Burgstaller war zu dem Zeitpunkt damit beschäftigt, seiner Karriere mit dem Winterwechsel von Cardiff City zum 1. FC Nürnberg die entscheidende Wende zu geben, die ihn Anfang 2017 zu Schalke 04 brachte und in der nächsten Saison mit Partien in der Champions League ihren vorläufigen Höhepunkt finden wird. „Ich freue mich auf alles“, sagt der 29 Jahre alte Österreicher nun dem Kicker. „Ich hoffe, dass ein dickes Ding dabei sein wird.“ Real Madrid würde wohl in diese Kategorie passen.

Burgstaller: "Es nervt mich noch immer, gute Gelegenheiten ausgelassen zu haben"

Aber auch „den FC Barcelona oder einen der Manchester-Klubs würde ich als Gegner sehr reizvoll finden“, erklärt Burgstaller, der nach neun Toren in der ersten Halbserie als elfmaliger Torschütze in der zurückliegenden Spielzeit treffsicherster Stürmer im Team von Trainer Domenico Tedesco war.
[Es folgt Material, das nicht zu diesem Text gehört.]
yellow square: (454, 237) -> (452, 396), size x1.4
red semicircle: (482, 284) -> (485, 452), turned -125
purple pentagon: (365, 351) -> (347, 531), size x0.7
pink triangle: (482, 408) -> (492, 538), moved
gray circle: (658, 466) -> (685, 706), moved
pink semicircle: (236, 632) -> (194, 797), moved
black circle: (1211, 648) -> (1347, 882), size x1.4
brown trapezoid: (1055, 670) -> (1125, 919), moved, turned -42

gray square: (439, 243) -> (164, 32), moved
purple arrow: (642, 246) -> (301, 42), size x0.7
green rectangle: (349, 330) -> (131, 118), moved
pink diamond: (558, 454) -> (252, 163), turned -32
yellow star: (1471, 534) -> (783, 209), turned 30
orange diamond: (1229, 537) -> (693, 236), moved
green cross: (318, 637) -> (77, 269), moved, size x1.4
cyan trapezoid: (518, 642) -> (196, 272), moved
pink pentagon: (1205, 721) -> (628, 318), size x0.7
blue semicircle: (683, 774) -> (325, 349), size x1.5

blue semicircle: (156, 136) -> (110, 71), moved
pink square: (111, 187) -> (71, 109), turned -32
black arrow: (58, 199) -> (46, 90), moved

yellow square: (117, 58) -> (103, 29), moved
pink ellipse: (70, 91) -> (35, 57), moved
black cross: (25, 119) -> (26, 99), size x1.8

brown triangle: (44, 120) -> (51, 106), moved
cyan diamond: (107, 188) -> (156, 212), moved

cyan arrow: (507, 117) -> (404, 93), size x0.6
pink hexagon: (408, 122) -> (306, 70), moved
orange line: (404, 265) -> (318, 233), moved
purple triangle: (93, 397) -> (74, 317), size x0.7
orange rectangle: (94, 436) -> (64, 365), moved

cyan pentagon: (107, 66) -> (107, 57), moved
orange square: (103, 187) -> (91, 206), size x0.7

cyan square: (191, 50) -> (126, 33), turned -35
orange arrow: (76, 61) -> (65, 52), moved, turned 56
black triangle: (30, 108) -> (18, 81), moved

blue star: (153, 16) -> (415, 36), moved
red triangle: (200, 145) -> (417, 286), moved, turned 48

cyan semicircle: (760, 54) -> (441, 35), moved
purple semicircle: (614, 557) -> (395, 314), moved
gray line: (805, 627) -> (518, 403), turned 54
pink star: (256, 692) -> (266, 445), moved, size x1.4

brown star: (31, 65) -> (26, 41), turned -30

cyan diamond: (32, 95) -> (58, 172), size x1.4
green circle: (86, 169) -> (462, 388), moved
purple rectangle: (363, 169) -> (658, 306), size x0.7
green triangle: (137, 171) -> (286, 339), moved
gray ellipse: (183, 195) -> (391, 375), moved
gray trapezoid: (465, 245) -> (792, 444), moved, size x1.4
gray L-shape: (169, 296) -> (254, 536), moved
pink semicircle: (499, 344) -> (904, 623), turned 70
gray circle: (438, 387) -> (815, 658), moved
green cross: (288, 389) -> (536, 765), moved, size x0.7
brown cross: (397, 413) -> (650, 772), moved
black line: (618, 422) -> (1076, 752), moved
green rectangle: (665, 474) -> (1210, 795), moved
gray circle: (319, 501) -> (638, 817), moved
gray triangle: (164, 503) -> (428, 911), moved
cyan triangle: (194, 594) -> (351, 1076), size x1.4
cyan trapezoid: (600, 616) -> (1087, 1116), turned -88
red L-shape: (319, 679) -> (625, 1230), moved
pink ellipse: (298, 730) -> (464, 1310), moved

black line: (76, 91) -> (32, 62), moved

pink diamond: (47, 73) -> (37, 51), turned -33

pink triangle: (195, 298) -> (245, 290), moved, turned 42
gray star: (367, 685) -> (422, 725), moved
Nach seinem Geschmack hätten es auch ein paar Erfolgserlebnisse mehr sein können: „Ich freue mich darüber, in dieser Saison zweistellig getroffen zu haben, andererseits ärgere ich mich ein bisschen, dass es nicht noch drei, vier Tore mehr geworden sind. Ich denke dabei vor allem an die Hinrunde.

Da gab es schon noch die eine oder andere Situation, in der ich ein Tor hätte machen müssen. Es nervt mich noch immer, gute Gelegenheiten ausgelassen zu haben. Wenn ich noch Elfmeter schießen würde, wäre ich möglicherweise noch etwas weiter oben in der Bundesliga-Torschützenliste.“ Weil die Kollegen in diesen Situationen aber keine Nerven zeigen, hält er sich auch dabei künftig zurück: „Wenn meine Mitspieler weiterhin so treffsicher vom Punkt sind, soll mir das nur recht sein.“

Platz zwei hinter dem FC Bayern, dazu die inoffizielle Ruhrgebiets-Meisterschaft gegen Borussia Dortmund gewonnen – und trotzdem wurde die Schalker Mannschaft im Laufe der Saison immer wieder für ihre unattraktive Spielweise kritisiert. Für Guido Burgstaller ist dies nicht nachvollziehbar: „Wenn wir nächste Saison einen vermeintlich attraktiveren Fußball spielen, aber auf Platz sechs stehen, will ich mal wissen, was die Leute dann sagen. Sicherlich haben wir spielerisch noch Luft nach oben - wie übrigens fast alle anderen Mannschaften in der Bundesliga auch. Auf der anderen Seite sagt es viel aus, wenn Gladbach 80 Minuten lang gegen uns in Überzahl spielt und am Ende froh über ein Unentschieden sein kann.“ (ab)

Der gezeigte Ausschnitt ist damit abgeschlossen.